Methylene Blue Mitigates Ethanol Exacerbation of Ischemia‐Reperfusion Injury of Cardiomyocytes and Brain Cells

Ethanol (EtOH) intoxication is a major risk factor for myocardial and brain ischemia. Methylene blue (MB) could mitigate EtOH exacerbation of ischemia‐reperfusion injury. Methods HT22 cells, primary microvascular endothelial cells (MVEC), astrocytes and cardiomyocytes (CM) were treated with 100 mM EtOH ± 100 nM MB for 5 days prior to 4 h oxygen and glucose deprivation (OGD, 0.1% O 2 ) and 24 h reoxygenation. Cell viability was assayed with Calcein AM. FITC‐Dextran leakage and transendothelial electrical resistance evaluated integrity of an in vitro blood brain barrier (BBB) model composed of MVEC and astrocytes. Generation of reactive oxygen species (ROS) was monitored with mitosox stain and DCF‐DA assay. ATP concentration was measured by spectrophotometry. Aquaporin 4 and hypoxia inducible factor‐1α (HIF‐1α) contents were assessed by immunoblot. Results EtOH was severely detrimental to both cell viability and BBB integrity vs. OGD control.

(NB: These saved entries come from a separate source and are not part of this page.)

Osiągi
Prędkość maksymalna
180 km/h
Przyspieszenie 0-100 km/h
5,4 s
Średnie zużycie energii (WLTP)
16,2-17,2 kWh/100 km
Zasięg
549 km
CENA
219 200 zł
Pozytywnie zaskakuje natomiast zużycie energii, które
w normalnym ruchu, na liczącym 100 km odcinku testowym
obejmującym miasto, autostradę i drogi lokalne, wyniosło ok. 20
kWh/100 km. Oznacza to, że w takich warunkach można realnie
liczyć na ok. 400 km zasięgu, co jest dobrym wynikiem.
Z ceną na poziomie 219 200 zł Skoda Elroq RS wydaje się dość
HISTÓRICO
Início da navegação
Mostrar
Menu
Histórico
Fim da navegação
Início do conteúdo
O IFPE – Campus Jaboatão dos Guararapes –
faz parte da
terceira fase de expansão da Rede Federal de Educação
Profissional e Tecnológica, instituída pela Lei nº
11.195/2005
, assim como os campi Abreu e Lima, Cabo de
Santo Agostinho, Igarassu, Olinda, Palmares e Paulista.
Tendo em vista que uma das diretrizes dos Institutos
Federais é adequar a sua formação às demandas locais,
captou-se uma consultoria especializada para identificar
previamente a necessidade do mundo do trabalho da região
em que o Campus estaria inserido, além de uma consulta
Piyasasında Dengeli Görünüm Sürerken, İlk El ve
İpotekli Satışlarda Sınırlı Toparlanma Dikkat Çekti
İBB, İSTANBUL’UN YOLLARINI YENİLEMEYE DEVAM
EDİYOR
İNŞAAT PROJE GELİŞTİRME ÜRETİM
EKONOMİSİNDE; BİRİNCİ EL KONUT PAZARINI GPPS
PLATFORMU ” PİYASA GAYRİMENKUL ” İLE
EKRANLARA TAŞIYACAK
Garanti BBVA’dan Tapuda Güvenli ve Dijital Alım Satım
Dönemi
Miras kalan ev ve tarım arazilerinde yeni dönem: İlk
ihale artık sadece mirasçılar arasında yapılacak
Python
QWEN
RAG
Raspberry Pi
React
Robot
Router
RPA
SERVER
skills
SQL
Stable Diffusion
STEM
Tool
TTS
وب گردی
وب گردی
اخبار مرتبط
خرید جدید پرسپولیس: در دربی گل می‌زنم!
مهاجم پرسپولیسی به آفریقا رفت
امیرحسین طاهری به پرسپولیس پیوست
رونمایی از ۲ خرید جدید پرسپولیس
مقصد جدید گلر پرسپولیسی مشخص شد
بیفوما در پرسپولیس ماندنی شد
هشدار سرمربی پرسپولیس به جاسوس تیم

EtOH significantly increased ROS in a manner blunted by MB. ATP depletion during OGD in HT22 cells and CM was appreciably worsened by EtOH, but MB cotreatment restored ATP content to that of EtOH‐free OGD. EtOH decreased HIF‐1α and increased aquaporin 4. Conclusion EtOH increased the vulnerability of all four cell types to OGD‐reoxygenation insult. MB mitigated this EtOH toxicity by minimizing ROS generation, increasing ATP availability, and maintaining HIF‐1α, a critical factor for cellular adaptation to the ischemic environment.